ENTRIES SUPPLIED >>
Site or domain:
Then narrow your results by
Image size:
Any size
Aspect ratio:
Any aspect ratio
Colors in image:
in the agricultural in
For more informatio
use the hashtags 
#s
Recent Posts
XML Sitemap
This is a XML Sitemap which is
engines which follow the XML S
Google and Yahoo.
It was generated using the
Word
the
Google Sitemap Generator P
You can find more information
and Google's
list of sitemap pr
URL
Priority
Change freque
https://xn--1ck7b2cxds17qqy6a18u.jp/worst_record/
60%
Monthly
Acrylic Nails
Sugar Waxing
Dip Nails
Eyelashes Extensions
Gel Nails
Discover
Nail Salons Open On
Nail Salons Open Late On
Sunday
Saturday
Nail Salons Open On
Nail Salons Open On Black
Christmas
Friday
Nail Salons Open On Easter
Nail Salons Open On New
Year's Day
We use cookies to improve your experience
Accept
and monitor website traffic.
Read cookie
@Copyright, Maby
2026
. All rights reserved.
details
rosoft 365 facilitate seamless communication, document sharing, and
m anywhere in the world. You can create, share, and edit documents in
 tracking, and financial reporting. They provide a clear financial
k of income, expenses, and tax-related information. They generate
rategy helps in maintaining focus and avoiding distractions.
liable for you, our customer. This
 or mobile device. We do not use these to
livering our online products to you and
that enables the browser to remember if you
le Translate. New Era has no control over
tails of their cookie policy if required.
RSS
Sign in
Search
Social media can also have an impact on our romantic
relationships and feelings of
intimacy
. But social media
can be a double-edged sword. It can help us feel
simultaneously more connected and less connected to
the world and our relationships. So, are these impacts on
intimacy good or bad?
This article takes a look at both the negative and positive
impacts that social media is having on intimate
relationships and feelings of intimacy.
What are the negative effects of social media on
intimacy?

WHAT THE TASK REQUIRES >> So that nothing is lost, please repeat all of the entries exactly.

WRITTEN ANSWER >>
Site or domain:
Then narrow your results by
Image size:
Any size
Aspect ratio:
Any aspect ratio
Colors in image:
in the agricultural in
For more informatio
use the hashtags 
#s
Recent Posts
XML Sitemap
This is a XML Sitemap which is
engines which follow the XML S
Google and Yahoo.
It was generated using the
Word
the
Google Sitemap Generator P
You can find more information
and Google's
list of sitemap pr
URL
Priority
Change freque
https://xn--1ck7b2cxds17qqy6a18u.jp/worst_record/
60%
Monthly
Acrylic Nails
Sugar Waxing
Dip Nails
Eyelashes Extensions
Gel Nails
Discover
Nail Salons Open On
Nail Salons Open Late On
Sunday
Saturday
Nail Salons Open On
Nail Salons Open On Black
Christmas
Friday
Nail Salons Open On Easter
Nail Salons Open On New
Year's Day
We use cookies to improve your experience
Accept
and monitor website traffic.
Read cookie
@Copyright, Maby
2026
. All rights reserved.
details
rosoft 365 facilitate seamless communication, document sharing, and
m anywhere in the world. You can create, share, and edit documents in
 tracking, and financial reporting. They provide a clear financial
k of income, expenses, and tax-related information. They generate
rategy helps in maintaining focus and avoiding distractions.
liable for you, our customer. This
 or mobile device. We do not use these to
livering our online products to you and
that enables the browser to remember if you
le Translate. New Era has no control over
tails of their cookie policy if required.
RSS
Sign in
Search
Social media can also have an impact on our romantic
relationships and feelings of
intimacy
. But social media
can be a double-edged sword. It can help us feel
simultaneously more connected and less connected to
the world and our relationships. So, are these impacts on
intimacy good or bad?
This article takes a look at both the negative and positive
impacts that social media is having on intimate
relationships and feelings of intimacy.
What are the negative effects of social media on
intimacy?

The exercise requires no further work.